標準規格の良い所は、たくさんの規格から選べるということだ。 そして、もし本当にどの規格も気に入らなければ、 一年待つだけで探していた規格が現れる。

-- A. Tanenbaum, "Introduction to Computer Networks"

入門ということで、この章は Web、HTTP、Apache に通じている 読者向けですが、セキュリティ専門家向けではありません。 SSL プロトコルの決定的な手引きであるつもりはありません。 また、組織内の認証管理のための特定のテクニックや、 特許や輸出規制などの重要な法的な問題についても扱いません。 むしろ、更なる研究への出発点として色々な概念、定義、例を並べることで mod_ssl のユーザに基礎知識を提供する事を目的としています。
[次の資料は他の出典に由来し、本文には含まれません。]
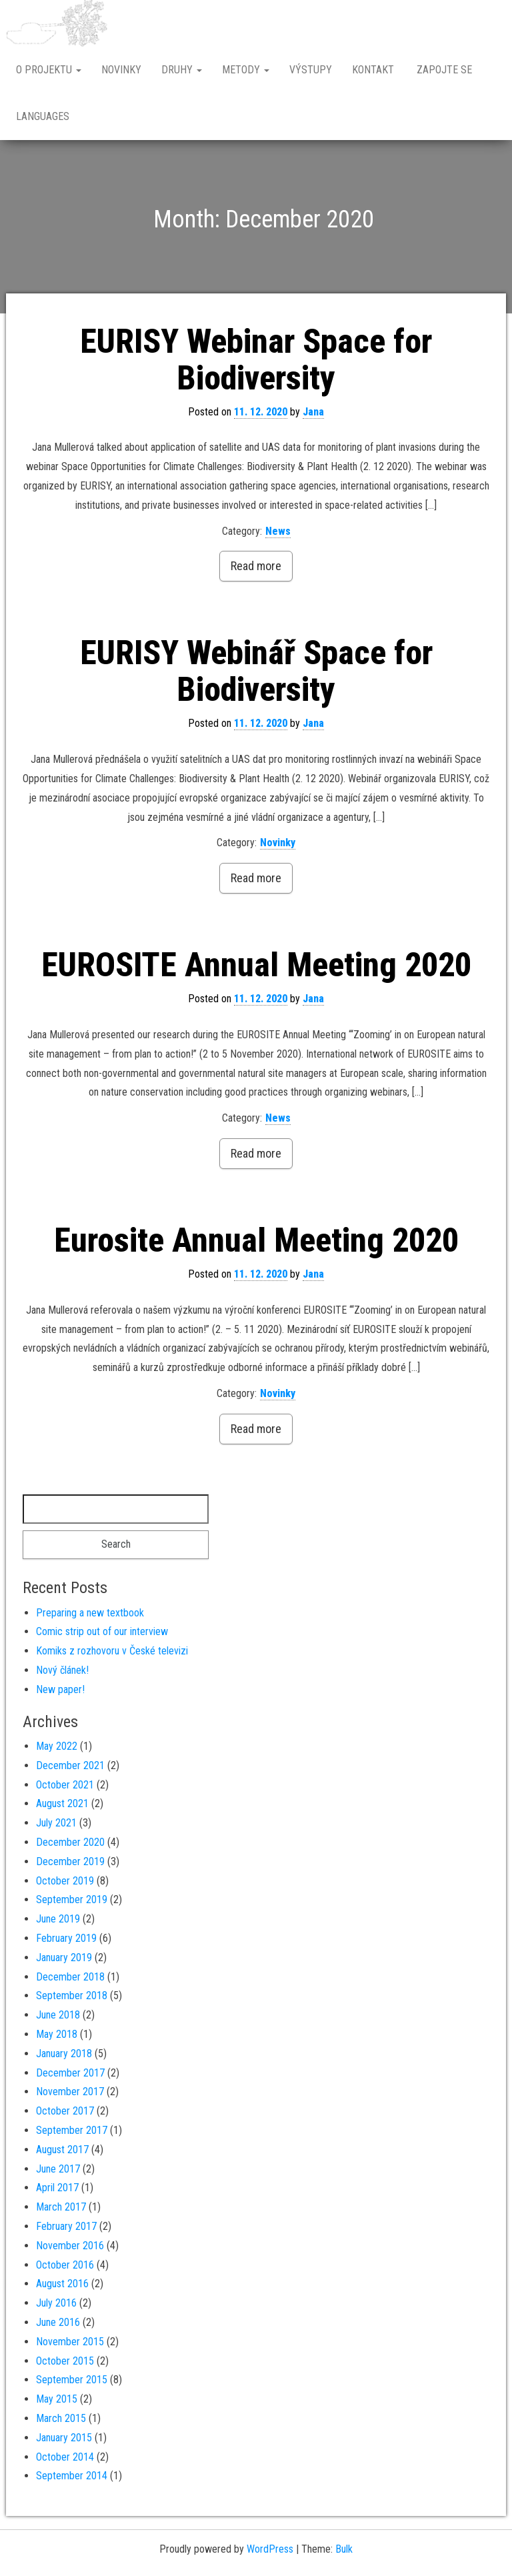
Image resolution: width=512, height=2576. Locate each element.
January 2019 (64, 1957)
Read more (256, 566)
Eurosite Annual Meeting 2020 (256, 1240)
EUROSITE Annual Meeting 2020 (256, 965)
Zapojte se (443, 69)
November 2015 (70, 2341)
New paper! (60, 1689)
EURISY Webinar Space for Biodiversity (256, 359)
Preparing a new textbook (90, 1612)
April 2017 (57, 2187)
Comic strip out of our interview (102, 1631)
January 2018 (64, 2053)
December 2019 (70, 1861)
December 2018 (70, 1977)
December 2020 (70, 1842)
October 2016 (65, 2265)
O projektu (48, 69)
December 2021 (70, 1765)
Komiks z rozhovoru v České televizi (112, 1650)
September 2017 (71, 2130)
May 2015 (56, 2399)
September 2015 (71, 2379)
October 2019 (65, 1880)
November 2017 (70, 2091)
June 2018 (58, 2015)
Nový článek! (62, 1670)
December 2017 (70, 2073)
ここに示された内容は主に、原著者の許可の下 The Open Group Research Institute の Frederick J. Hirsch 氏の記事 Introducing SSL and Certificates using SSLeay を基にしています。 氏の記事は Web Security: A Matter of Trust, World Wide Web Journal, Volume 2, Issue 3, Summer 1997 に掲載されました。 肯定的な意見は Frederick Hirsch 氏 (元記事の著者) へ全ての苦情は Ralf S. Engelschall ( mod_ssl の作者) へお願いします。 [訳注: 訳については Apache ドキュメント翻訳プロジェクト へお願いします。]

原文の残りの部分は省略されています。